Here are some of the classic deathtraps from the comics for use in your games. You can use these basic ideas to create an almost endless array of lethal traps. Consider spicing things up by combining two or more deathtraps into one, or by taking an existing “classic” and adding a new spin to it, like a Closing Walls trap where the room the heroes are trapped in is slowly filling with an alien bio-sludge that causes the heroes to mutate or lose control of their powers.

  • Closing Walls: The heroes are trapped in a room where the walls are closing in or which is slowly filling with sand, water, poison gas or something equally unbreathable, or perhaps both: the walls are closing in and the room is filling up at the same time. The walls may also be backed up by more than crushing force, they may be lined with spikes or heated red hot. The heroes have to figure a way out of the room before they are crushed or suffocate. Needless to say, this trap is considerably less threatening to heroes who are either invulnerable or don’t have to breathe. However, their teammates, friends and loved ones still do.
  • Controlled Teammate: The villain brainwashes one of the heroes into thinking his or her teammates are enemies who must be destroyed. The team has to convince the brainwashed hero not to attack. The Narrator can control any brainwashed hero(es) for this trap, but it can be a lot of fun to give control of the mind-controlled heroes to the players and let them loose! Encourage the players to roleplay helping their comrade break free of the evil mind-control, rather than reducing it to just a series of Willpower actions. You can use the Doom Clock in conjunction with the heroes’ attempts, especially if there is a time-limit, such as the mind-controlled hero about to trigger a far more lethal deathtrap.
  • Countdown: The heroes are sitting on top of a bomb (or similar deadly device) which is counting down to go off. Of course, the heroes are restrained or in some way prevented from easily defusing the bomb. The Doom Clock represents the trap’s countdown.
  • Decoy Villain: A decoy that looks like the villain (a robot duplicate or simply a dummy) triggers another trap when it is attacked. The decoy might explode or release a toxic gas when struck, or it might trigger things like trapdoors or cages containing dangerous creatures.
  • Gauntlet: The heroes have to make their way through a corridor or maze filled with deadly traps of all kinds. The traps can be anything the Narrator thinks up: automated weapons, fighting robots, creatures, pit traps, swinging blades and so forth. There may also be a time-limit for the heroes to make it through the gauntlet before something else happens, like the whole place blowing up, being flooded or something similar. Heroes often use gauntlets for training purposes on their own, like the “Danger Room” scenarios of the X-Men.
  • Psychodrama: The heroes are trapped inside a mindscape or illusion that involves something drawn from their own memories or worst fears. They may all see the same thing, or each hero might experience something different-the claustrophobic hero feels the walls closing in, the hero afraid of drowning sees the room filling with water, and so forth. The heroes have to overcome their fears in order to defeat the trap.
  • Sawmill: The heroes are strapped down, helpless, while a deadly attack draws closer and closer. It might be a laser, molten metal in a steel mill, a buzz-saw in a lumber mill, a rampaging monster, or some attack or substance a hero is especially vulnerable to.

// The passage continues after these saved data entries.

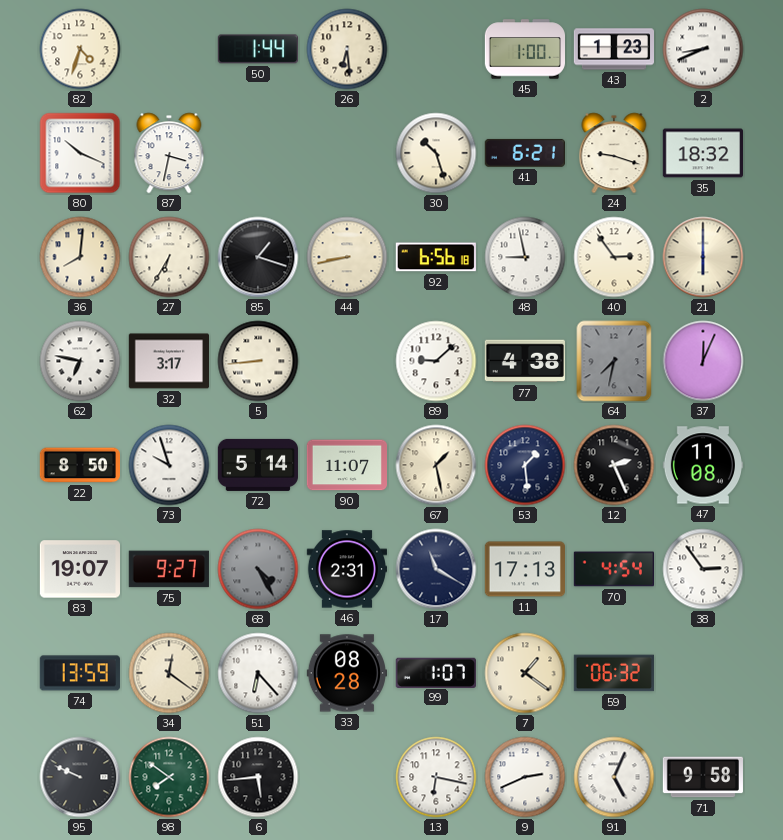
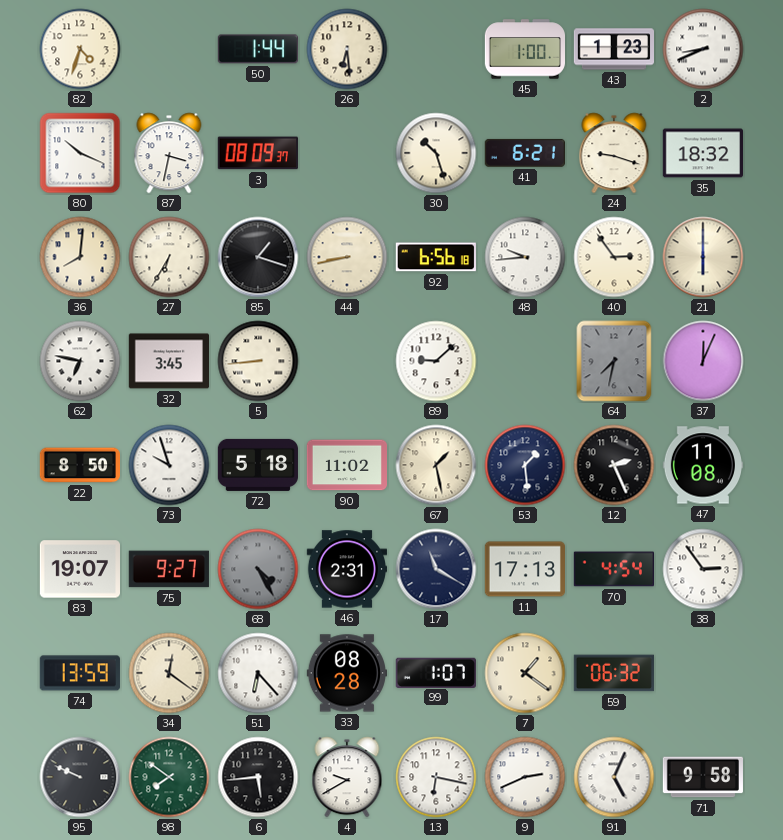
3: none -> 08:09
48: 8:58 -> 9:44
32: 3:17 -> 3:45
77: 4:38 -> none
72: 5:14 -> 5:18
90: 11:07 -> 11:02
4: none -> 9:40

The heroes must escape before the attack gets to them. Alternately, a friend or loved one of a hero may be placed in a similar situation, forcing the hero to come to the rescue.
  • Tiger Pit: The heroes are placed in a trap where dangerous animals can attack them. It might be hungry lions, sharks, piranha, poisonous snakes or even more exotic creatures like alien monsters, mutates or cyborgs. Usually, there is something keeping both the creatures and the heroes trapped together, like a pit or force field. The creatures also have the home-field advantage, such as having to fight sharks or giant squid underwater (while holding your breath) or dealing with invisible mutants that can see in the dark while in pitch blackness.